This trial is active, not recruiting.

Condition arthralgia
Treatment aromatase inhibitors (letrozole, anastrozole)
Phase phase 4
Sponsor Monash University
Start date May 2005
End date May 2010
Trial size 170 participants
Trial identifier NCT00111241, 2004/949


Many women with breast cancer are treated with a class of drugs called aromatase inhibitors (mainly letrozole or anastrozole), which lowers the amount of estrogen being produced in the body. Women on aromatase inhibitors appear to experience joint pains and arthralgia. The aim of this study is to determine whether the joint pains experienced by some women on aromatase inhibitors is associated with more defects in their cartilage, compared to women not receiving this therapy. Using the magnetic resonance imaging (MRI) technique, the knee joint will be examined to assess changes in cartilage volume over time.
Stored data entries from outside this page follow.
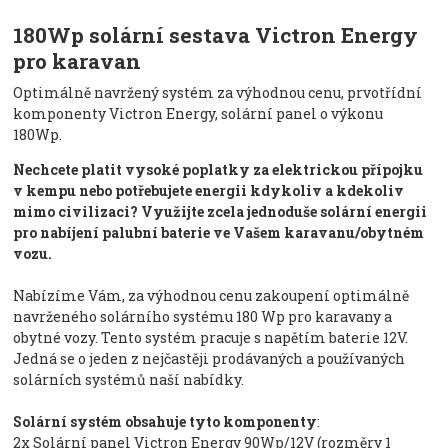
180Wp solární sestava Victron Energy
pro karavan
Optimálně navržený systém za výhodnou cenu, prvotřídní
komponenty Victron Energy, solární panel o výkonu
180Wp.
Nechcete platit vysoké poplatky za elektrickou přípojku
v kempu nebo potřebujete energii kdykoliv a kdekoliv
mimo civilizaci? Využijte zcela jednoduše solární energii
pro nabíjení palubní baterie ve Vašem karavanu/obytném
vozu.
Nabízíme Vám, za výhodnou cenu zakoupení optimálně
navrženého solárního systému 180 Wp pro karavany a
obytné vozy. Tento systém pracuje s napětím baterie 12V.
Jedná se o jeden z nejčastěji prodávaných a používaných
solárních systémů naší nabídky.
Solární systém obsahuje tyto komponenty
:
2x Solární panel Victron Energy 90Wp/12V (rozměry 1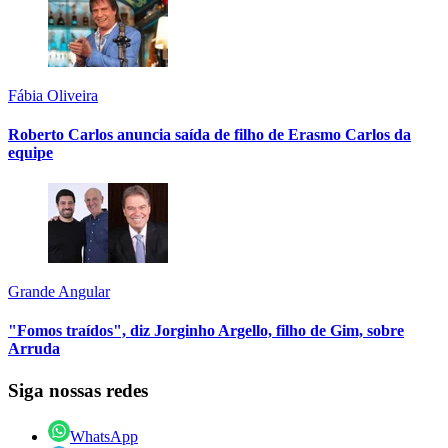
Fábia Oliveira
Roberto Carlos anuncia saída de filho de Erasmo Carlos da
equipe
Grande Angular
"Fomos traídos", diz Jorginho Argello, filho de Gim, sobre
Arruda
Siga nossas redes
WhatsApp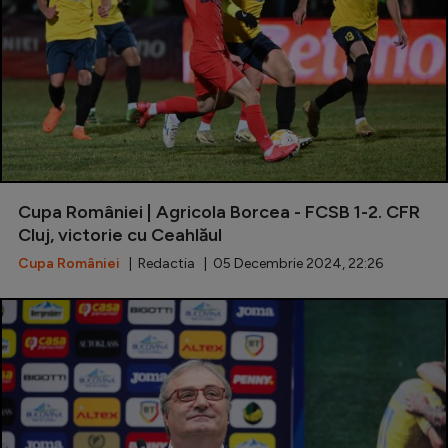
Cupa României | Agricola Borcea - FCSB 1-2. CFR
Cluj, victorie cu Ceahlăul
Cupa României
| Redactia | 05 Decembrie 2024, 22:26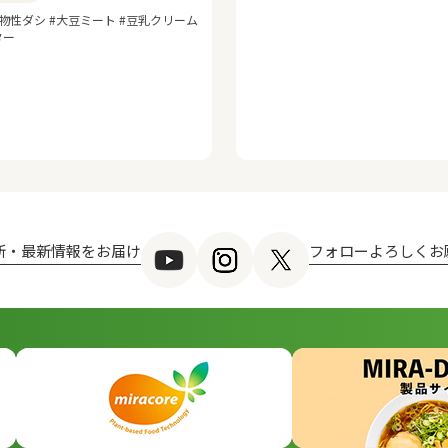
物性ダシ #大豆ミート #豆乳クリーム
ター
新・最新情報をお届け
フォローよろしくお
United States No locations recruiting
Other countries No locations recruiting

Study Design

Observational model cohort
Time perspective cross-sectional

Primary Outcomes

Knee cartilage volume
time frame: Two years

Secondary Outcomes

Menopausal symptoms
time frame: Two years
time frame: Two years

Eligibility Criteria

Female participants from 40 years up to 65 years old.
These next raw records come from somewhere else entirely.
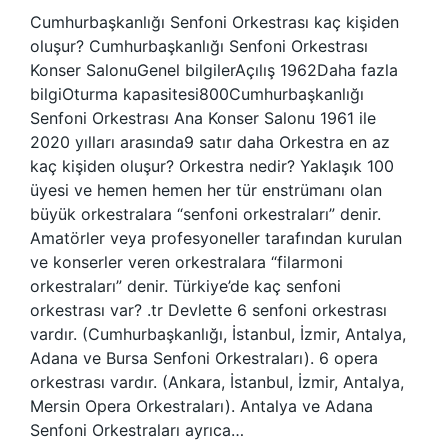
Cumhurbaşkanlığı Senfoni Orkestrası kaç kişiden
oluşur? Cumhurbaşkanlığı Senfoni Orkestrası
Konser SalonuGenel bilgilerAçılış 1962Daha fazla
bilgiOturma kapasitesi800Cumhurbaşkanlığı
Senfoni Orkestrası Ana Konser Salonu 1961 ile
2020 yılları arasında9 satır daha Orkestra en az
kaç kişiden oluşur? Orkestra nedir? Yaklaşık 100
üyesi ve hemen hemen her tür enstrümanı olan
büyük orkestralara “senfoni orkestraları” denir.
Amatörler veya profesyoneller tarafından kurulan
ve konserler veren orkestralara “filarmoni
orkestraları” denir. Türkiye’de kaç senfoni
orkestrası var? .tr Devlette 6 senfoni orkestrası
vardır. (Cumhurbaşkanlığı, İstanbul, İzmir, Antalya,
Adana ve Bursa Senfoni Orkestraları). 6 opera
orkestrası vardır. (Ankara, İstanbul, İzmir, Antalya,
Mersin Opera Orkestraları). Antalya ve Adana
Senfoni Orkestraları ayrıca…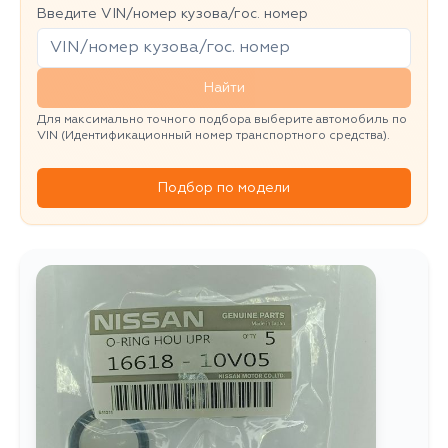
Введите VIN/номер кузова/гос. номер
Найти
Для максимально точного подбора выберите автомобиль по
VIN (Идентификационный номер транспортного средства).
Подбор по модели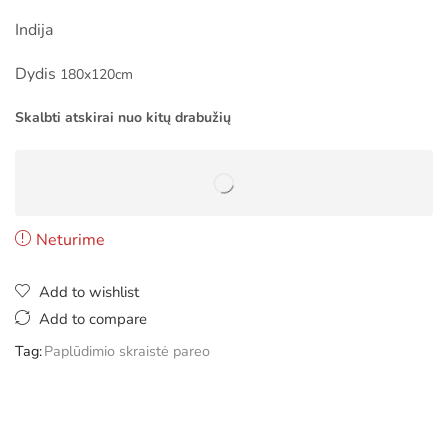
Indija
Dydis
180x120cm
Skalbti atskirai nuo kitų drabužių
Neturime
Add to wishlist
Add to compare
Tag:
Paplūdimio skraistė pareo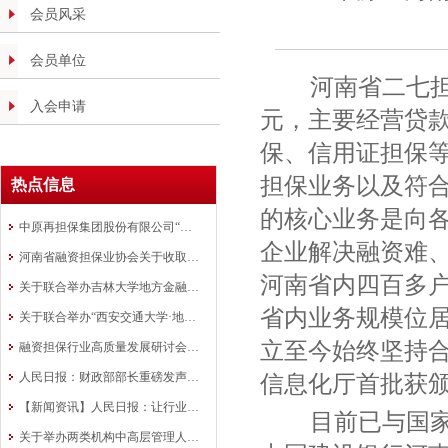
会员风采
会员单位
河南省二七担保
入会申请
元，主要经营贷
保、信用证担保
担保业务以及符
热点信息
的核心业务是向
中原再担保集团股份有限公司“银担共审”批量业务模式在全国推广
企业解决融资难
河南省融资担保业协会关于收取会费的通知
河南省内四百多
关于联合举办吉林大学地方金融组织 高质量发展研修班的通知
省内业务规模位
关于联合举办“西安交通大学·地方金融 行业中高层管理人员研修班”的通知
立至今始终坚持
融资担保行业高质量发展研讨会在洛阳成功举办
人民日报：财政部部长重磅发声！ 融资担保是政策工具
信息化厅首批获
【新闻资讯】人民日报：让行业协会走向前台
目前已与国家
关于举办两类机构中高层管理人员培训班的通知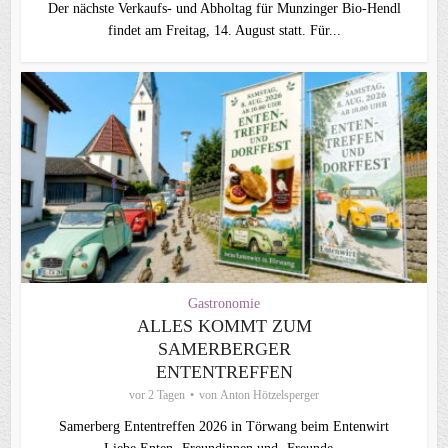
Der nächste Verkaufs- und Abholtag für Munzinger Bio-Hendl
findet am Freitag, 14. August statt. Für...
Gastronomie
ALLES KOMMT ZUM
SAMERBERGER
ENTENTREFFEN
vor 2 Tagen
von
Anton Hötzelsperger
Samerberg Ententreffen 2026 in Törwang beim Entenwirt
Inclusion Criteria: Group 1 : - Aged 40 - 65 - Non-hysterectomised women who have undergone breast surgery - Women on aromatase inhibitors within preceding 12 weeks Group 2 : control group - Healthy, non-hysterectomised women aged 40-65 . Exclusion Criteria: - Previous knee injury requiring non-weight bearing treatment for > 24 hrs or surgery (including arthroscopy) - Inability to complete the study (eg proposed relocation) - Contraindication to undergoing an MRI including pacemaker, metal sutures, presence of shrapnel, iron filings in eye - Claustrophobia Additional Exclusions for Group 1 - Treatment with tamoxifen for > 8 weeks prior to commencement - Knee pain lasting for >24 hours in the last 5 years (prior to commencement on anastrozole or letrozole) - Anastrazole or Letrozole therapy for > 12 weeks

Additional Information

Official title Assessment of Knee Joint Articular Cartilage Volume Change, Bone Loss and Change in Body Composition in Women Treated With Anastrozole or Letrozole and Comparison With Untreated Controls
Principal investigator Susan Davis, MBBS FRACP PhD
Description The mechanism of increased bone loss and fracture risk is clearly related to the depletion of estrogen production in the bone. But why there is a higher rate of reporting arthralgia, fracture and joint pain amongst women on aromatase inhibitors is not understood. Using magnetic resonance imaging (MRI) to measure knee articular cartilage volume, we have demonstrated that post menopausal hormone therapy used for at least five years is associated with retention of articular cartilage in the knee, indicating that oestrogen may protect against the development of osteoarthritis in post menopausal women. Furthermore, we have recently observed that free testosterone is associated with loss of tibial cartilage, after taking into account age, body mass index, baseline tibial cartilage volume, tibial plateau area and total bone mineral content in healthy men. Whether an excess of testosterone to oestrogen as a consequence of aromatase inhibition has an adverse effect on articular cartilage volume warrants further investigation. This study will include non-hysterectomised women aged 40 to 65 years who have undergone breast surgery and then commenced on aromatase inhibitors within the preceding 12 weeks. The control group (which has been fully recruited) included non-hysterectomised, healthy women aged 40 to 65 years. A MRI of the dominant knee will be used to compare changes in knee articular volume over time. A MRI will be done at baseline and again at 2 years. Changes in knee articular volume is the primary outcome. We will also use this opportunity to compare menopausal symptoms (assessed using the Menopause Quality of Life [MENQOL] questionnaire) between women treated with aromatase inhibitors and those who are not. Well-being will also be assessed using the Psychological General Well-Being index.
Trial information was received from ClinicalTrials.gov and was last updated in September 2009.
Information provided to ClinicalTrials.gov by Monash University.